Und was für schöne Bilder und klare, einfache Geschichten sind das, die uns Bob Layton, David Michelinie, Barry Windsor-Smith, Mark Bright, Bob Sharen und Nelson Yomtov hier bieten. Von Hand gezeichnete Comics haben einfach eine viel höhere Ausstrahlung, mehr Charme, mehr Herz, Wärme und Seele! Ich habe die Lektüre sehr genossen und sie zählt völlig zu Recht zu den Marvel-Klassikern. Vor dem Start von Layton und Michelinie war Iron Man Marvel relativ egal, es verkauften sich 90.000 Hefte pro Monat, was damals wenig war. Als die beiden Künstler ihren Run beendeten, lag die Auflage bei 500.000 Stück. Dieser Comic vermittelt sehr gut, warum das so geschehen ist. Aus heutiger Sicht sehr befremdlich: ein kurzer, unironisch kommentierter, Stadtbummel am Trump-Tower vorbei und die sehr holzschnittartige Darstellung der Sowjetunion, in der jeder jeden beobachtet und übers Ohr haut.
Marc-Uwe Kling: Die Känguru-Revolution
Stefan: Lesung in Hannover. Und daheim das neue Buch gelesen. Im Theater am Aegi gab es in knapp zwei Stunden Gesang, Bassgedudel, einige Kapitel aus der Känguru-Revolution und viele Szenen aus Klings-Comics wie „Elon & Jeff on Mars“ und aus den Känguru-Comics von Kling und Bernd Kissel. Schön wars.
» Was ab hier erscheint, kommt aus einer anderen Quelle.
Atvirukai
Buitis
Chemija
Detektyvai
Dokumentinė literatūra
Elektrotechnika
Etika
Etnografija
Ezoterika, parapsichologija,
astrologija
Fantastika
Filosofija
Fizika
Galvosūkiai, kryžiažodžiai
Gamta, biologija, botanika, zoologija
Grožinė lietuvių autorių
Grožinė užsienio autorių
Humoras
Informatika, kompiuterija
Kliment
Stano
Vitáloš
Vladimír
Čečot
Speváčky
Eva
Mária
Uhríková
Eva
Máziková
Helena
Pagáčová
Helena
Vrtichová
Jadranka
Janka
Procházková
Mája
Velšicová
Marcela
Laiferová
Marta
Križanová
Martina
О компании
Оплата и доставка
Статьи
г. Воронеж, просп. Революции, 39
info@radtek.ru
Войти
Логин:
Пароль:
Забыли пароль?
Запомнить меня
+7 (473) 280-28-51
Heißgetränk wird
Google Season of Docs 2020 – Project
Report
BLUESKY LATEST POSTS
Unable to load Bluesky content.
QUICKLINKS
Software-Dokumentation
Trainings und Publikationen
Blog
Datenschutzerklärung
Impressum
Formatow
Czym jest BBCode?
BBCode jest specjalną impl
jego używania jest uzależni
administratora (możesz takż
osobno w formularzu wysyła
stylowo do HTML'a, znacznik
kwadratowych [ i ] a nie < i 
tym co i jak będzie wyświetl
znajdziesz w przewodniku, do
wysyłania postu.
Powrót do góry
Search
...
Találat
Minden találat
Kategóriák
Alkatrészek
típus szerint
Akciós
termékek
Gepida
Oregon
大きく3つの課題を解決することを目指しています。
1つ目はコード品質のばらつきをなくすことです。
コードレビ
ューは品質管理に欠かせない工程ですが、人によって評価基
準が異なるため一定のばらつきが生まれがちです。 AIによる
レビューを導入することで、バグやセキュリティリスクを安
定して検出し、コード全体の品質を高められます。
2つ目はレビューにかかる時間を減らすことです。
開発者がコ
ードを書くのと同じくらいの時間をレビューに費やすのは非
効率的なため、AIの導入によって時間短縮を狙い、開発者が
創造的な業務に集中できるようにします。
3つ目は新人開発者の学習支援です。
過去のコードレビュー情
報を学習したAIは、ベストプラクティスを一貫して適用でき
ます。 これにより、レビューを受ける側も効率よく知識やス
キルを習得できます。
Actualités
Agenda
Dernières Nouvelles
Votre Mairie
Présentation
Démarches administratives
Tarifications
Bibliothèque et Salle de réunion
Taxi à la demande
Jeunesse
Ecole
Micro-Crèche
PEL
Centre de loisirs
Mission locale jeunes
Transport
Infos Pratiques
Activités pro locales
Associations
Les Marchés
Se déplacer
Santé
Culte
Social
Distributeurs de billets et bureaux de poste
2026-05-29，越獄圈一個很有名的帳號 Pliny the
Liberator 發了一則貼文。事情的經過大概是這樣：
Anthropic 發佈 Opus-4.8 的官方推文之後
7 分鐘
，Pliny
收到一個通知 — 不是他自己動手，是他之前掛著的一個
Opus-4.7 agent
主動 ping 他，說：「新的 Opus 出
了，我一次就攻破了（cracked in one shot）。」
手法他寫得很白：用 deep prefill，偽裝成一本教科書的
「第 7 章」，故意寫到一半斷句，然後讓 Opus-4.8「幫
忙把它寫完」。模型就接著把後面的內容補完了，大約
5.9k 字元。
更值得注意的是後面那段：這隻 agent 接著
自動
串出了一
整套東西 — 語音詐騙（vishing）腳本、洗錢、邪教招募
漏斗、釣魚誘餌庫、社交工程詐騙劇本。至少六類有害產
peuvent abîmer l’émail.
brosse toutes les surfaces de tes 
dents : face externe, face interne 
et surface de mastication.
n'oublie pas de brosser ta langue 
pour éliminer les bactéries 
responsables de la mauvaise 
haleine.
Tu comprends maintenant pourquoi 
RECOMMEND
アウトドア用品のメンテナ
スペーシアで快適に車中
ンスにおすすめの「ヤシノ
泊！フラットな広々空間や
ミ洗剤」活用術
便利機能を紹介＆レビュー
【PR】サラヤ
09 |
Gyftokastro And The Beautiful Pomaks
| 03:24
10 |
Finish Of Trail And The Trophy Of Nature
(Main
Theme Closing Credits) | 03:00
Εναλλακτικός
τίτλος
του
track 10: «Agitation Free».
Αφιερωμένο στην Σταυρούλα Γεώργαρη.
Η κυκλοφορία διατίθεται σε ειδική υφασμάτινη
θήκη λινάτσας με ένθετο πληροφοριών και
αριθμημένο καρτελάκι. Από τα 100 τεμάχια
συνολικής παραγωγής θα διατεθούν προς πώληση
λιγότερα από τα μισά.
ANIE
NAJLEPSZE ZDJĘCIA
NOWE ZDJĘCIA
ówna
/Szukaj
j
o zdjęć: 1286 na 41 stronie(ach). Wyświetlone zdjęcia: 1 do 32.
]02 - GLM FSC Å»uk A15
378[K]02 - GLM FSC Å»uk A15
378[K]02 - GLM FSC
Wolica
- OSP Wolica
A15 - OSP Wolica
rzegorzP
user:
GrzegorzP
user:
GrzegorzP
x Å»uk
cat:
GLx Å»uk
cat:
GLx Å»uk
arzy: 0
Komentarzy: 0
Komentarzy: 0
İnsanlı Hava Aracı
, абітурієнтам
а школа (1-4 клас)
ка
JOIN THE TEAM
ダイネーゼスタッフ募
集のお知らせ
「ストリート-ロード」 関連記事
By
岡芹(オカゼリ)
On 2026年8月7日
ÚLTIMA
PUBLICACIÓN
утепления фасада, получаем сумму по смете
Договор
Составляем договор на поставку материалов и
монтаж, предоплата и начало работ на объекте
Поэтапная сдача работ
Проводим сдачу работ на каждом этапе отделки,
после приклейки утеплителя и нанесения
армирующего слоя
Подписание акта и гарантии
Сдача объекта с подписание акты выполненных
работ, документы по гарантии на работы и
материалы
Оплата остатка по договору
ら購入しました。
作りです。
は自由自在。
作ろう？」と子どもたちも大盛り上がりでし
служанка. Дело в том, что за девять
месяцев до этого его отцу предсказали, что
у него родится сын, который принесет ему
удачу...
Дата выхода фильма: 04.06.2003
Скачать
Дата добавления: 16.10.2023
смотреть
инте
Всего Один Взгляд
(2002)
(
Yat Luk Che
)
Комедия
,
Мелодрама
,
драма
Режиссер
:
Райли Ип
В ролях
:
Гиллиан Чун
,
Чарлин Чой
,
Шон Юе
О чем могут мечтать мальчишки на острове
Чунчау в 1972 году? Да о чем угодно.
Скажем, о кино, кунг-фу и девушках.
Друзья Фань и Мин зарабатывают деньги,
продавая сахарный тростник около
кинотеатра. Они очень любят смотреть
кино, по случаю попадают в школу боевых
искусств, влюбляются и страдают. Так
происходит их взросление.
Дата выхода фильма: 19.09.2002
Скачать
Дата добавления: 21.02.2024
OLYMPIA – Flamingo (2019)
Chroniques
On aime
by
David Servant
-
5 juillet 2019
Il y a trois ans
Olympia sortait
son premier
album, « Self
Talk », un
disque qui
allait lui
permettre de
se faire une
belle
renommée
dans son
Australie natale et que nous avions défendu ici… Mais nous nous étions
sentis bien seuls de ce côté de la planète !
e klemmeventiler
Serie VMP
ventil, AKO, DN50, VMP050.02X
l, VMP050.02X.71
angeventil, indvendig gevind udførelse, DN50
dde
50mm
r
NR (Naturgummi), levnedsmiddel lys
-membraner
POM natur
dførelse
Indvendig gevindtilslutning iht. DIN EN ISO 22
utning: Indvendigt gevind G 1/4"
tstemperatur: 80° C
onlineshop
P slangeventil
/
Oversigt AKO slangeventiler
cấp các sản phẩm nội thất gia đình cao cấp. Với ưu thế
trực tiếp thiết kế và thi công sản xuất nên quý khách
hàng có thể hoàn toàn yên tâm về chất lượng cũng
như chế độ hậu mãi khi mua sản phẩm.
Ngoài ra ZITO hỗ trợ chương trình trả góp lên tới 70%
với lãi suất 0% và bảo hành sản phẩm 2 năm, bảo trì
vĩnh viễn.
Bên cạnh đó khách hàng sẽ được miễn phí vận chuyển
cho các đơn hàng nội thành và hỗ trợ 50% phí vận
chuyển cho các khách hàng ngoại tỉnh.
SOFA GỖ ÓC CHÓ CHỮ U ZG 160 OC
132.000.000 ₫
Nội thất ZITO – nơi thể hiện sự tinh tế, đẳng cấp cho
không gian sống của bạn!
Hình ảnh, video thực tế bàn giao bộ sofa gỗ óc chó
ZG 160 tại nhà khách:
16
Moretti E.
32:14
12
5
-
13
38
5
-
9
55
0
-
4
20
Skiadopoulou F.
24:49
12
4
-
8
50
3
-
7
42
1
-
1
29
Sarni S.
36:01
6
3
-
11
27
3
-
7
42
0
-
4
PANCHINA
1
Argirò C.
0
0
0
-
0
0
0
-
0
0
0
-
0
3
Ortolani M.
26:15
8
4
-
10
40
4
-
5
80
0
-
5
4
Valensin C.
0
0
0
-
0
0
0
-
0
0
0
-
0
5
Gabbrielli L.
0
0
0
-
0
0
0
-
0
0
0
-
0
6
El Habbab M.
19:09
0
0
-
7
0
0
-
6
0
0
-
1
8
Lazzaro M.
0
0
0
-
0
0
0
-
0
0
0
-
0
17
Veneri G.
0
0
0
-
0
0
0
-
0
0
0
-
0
Und ermutigend für alle, die selbst schreiben und professionell lustig sein wollen: ganz, ganz, etwas zu viele von Klings-Gags beginnen mit mehr oder weniger originellen Wortspielen, entwickeln sich dann aber zu einer charmanten, eigenständigen, stimmigen Art Comedy und das gute alte politische Kabarett eines Georg Schramm, den Kling dann auch mit einem schönen Gag zitiert hat: dem Vorschlag in der SPD eine Arbeitsgruppe einzurichten: Sozialdemokraten in der SPD.
Scrubs – Die Anfänger: Neue Staffel
Stefan: Es gibt eine Neuauflage von Scrubs! Folge 1 ist bei Disney+ zu sehen und wirkt besser als ich befürchtet hatte. Sehr viel älter gewordene Darsteller erinnern Zuschauer von damals eventuell schmerzlich ans Älterwerden, dafür gibt es nun 16:9-Bilder statt 4:3, Selbstironie fürs Ältersein und die Mischung aus teils sehr albernem Humor, großer Herzlichkeit und tatsächlich relevanten Einblicken in den Dienst im Krankenhaus. Bisher eine klare Empfehlung!